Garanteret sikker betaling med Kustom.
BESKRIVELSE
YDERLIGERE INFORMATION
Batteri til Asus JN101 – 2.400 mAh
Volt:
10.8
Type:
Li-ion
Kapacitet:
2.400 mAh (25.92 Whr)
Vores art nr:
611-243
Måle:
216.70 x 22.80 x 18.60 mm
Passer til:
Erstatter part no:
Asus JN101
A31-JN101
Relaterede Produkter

—————

Work order: Scan the material above. Extract every line in which the word "Asus" occurs.

Task response:
Batteri til Asus JN101 – 2.400 mAh
Asus JN101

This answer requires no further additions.